La tension monte entre La France insoumise et la préfecture de police de Paris. Le concert que le mouvement de gauche prévoyait d’organiser place de la République à l’occasion de la Fête de la musique, le 21 juin, a été interdit par arrêté préfectoral.
Dans sa décision publiée mercredi soir, le préfet de police Patrice Faure justifie cette interdiction par la participation annoncée de plusieurs personnalités jugées controversées, parmi lesquelles Assa Traoré et le Comité Adama, ainsi que le rappeur Médine.
Selon l’arrêté, certaines prises de position publiques du Comité Adama et de ses représentants seraient susceptibles de provoquer des tensions avec les forces de l’ordre. Le préfet cite notamment des slogans hostiles à la police.
Concernant Médine, la préfecture estime également que certains propos tenus par l’artiste dans le passé peuvent être interprétés comme incitant à la haine.
Ces éléments ont conduit les autorités à considérer que les conditions de sécurité n’étaient pas réunies pour maintenir l’événement.
LFI saisit la justice
La France insoumise conteste fermement cette analyse. Le coordinateur national du mouvement, Manuel Bompard, a annoncé un recours devant le tribunal administratif afin d’obtenir la suspension de l’arrêté préfectoral.

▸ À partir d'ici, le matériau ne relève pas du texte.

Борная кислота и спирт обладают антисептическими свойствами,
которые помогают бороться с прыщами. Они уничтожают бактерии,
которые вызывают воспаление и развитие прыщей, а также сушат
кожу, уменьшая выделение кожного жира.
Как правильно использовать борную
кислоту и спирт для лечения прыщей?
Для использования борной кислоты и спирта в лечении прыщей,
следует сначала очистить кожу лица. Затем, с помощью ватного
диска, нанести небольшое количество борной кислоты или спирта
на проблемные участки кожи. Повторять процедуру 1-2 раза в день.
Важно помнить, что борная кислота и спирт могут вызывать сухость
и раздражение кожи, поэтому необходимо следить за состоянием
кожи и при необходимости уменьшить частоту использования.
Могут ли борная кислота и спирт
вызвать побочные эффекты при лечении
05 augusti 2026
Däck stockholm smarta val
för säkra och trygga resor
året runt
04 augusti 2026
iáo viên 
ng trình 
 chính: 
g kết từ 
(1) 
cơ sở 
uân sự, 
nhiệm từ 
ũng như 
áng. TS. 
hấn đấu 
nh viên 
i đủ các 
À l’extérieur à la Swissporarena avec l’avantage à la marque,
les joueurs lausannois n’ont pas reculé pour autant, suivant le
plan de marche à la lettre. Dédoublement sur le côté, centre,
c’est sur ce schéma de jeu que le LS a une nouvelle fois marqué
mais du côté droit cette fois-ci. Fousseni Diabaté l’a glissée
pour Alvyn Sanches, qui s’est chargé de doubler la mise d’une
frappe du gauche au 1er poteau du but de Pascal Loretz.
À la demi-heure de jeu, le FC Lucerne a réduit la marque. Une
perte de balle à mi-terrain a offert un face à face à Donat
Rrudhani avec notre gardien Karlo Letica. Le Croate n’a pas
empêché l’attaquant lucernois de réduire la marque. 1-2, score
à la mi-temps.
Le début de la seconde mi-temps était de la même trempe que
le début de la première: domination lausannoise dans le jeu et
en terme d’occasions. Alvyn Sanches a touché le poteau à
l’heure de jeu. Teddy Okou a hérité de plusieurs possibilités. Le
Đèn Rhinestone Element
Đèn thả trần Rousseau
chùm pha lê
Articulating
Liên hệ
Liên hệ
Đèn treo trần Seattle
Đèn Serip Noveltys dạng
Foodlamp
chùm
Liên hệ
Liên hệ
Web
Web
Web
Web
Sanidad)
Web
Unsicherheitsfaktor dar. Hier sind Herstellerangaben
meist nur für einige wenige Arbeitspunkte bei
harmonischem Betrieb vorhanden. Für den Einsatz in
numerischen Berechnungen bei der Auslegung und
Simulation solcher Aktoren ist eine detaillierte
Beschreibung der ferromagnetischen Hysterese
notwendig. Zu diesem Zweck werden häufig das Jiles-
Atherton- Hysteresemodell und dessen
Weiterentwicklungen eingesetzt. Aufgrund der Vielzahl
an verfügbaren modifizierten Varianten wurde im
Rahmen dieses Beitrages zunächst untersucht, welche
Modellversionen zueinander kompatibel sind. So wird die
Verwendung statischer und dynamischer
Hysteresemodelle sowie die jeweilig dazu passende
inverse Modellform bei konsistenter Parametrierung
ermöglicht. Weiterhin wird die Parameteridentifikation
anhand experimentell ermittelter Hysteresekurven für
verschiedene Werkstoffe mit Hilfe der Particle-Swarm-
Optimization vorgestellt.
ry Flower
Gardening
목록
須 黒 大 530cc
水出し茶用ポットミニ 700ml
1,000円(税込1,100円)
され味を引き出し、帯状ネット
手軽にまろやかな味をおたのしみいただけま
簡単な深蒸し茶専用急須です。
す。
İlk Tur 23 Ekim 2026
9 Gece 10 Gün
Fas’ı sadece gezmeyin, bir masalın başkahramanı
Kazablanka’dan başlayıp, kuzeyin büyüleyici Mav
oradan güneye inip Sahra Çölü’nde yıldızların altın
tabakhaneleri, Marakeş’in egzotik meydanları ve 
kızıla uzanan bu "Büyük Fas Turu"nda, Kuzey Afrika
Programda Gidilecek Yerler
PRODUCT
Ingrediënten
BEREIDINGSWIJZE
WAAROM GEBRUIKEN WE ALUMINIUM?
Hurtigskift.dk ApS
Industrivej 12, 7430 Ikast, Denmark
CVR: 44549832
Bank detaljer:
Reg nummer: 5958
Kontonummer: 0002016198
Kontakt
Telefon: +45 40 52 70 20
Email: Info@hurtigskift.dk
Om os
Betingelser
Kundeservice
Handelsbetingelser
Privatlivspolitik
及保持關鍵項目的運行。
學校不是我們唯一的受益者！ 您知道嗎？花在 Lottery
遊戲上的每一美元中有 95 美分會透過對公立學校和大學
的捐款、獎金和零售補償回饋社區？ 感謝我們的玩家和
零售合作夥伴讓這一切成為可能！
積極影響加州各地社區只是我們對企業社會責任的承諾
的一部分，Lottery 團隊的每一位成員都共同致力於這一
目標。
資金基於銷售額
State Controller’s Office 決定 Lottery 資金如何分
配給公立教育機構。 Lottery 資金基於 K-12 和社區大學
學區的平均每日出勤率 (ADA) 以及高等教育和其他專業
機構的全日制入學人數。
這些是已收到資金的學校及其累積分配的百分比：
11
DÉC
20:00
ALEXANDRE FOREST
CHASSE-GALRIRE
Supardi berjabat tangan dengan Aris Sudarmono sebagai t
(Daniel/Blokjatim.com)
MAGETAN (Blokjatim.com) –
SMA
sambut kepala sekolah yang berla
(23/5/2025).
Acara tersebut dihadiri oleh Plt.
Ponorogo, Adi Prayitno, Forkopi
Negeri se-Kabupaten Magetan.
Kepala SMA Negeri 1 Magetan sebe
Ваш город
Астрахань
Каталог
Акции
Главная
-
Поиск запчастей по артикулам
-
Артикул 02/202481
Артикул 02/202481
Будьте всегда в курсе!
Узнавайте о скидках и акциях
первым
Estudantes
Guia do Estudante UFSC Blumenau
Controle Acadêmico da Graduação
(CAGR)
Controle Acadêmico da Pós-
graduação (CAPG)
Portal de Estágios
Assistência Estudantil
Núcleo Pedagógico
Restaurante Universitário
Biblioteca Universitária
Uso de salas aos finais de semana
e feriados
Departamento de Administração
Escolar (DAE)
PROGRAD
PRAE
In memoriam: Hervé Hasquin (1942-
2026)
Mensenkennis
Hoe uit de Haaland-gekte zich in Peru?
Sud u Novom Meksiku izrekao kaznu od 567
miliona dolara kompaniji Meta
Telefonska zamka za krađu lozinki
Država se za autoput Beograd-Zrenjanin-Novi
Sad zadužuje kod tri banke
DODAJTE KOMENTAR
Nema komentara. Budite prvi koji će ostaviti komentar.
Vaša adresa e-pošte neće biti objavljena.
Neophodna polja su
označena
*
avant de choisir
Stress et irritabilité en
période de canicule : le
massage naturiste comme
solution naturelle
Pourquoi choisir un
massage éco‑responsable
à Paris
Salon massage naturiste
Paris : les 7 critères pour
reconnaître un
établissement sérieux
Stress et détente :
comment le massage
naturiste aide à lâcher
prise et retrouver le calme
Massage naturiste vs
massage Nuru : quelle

De son côté, Jean-Luc Mélenchon, candidat déclaré à l’élection présidentielle de 2027, a dénoncé sur les réseaux sociaux une décision qu’il qualifie de "scandale démocratique grave en période électorale".
ALERTE : la préfecture de police de Paris veut interdire notre fête de la musique.
— Manuel Bompard (@mbompard) June 17, 2026
Depuis l’année dernière, la France insoumise, comme de nombreuses organisations politiques, associations, syndicats ou même entreprises privées, organise le jour de la Fête de la musique un…
Le tribunal administratif devra désormais se prononcer rapidement sur la légalité de la décision préfectorale, alors que l’événement devait se tenir ce week-end.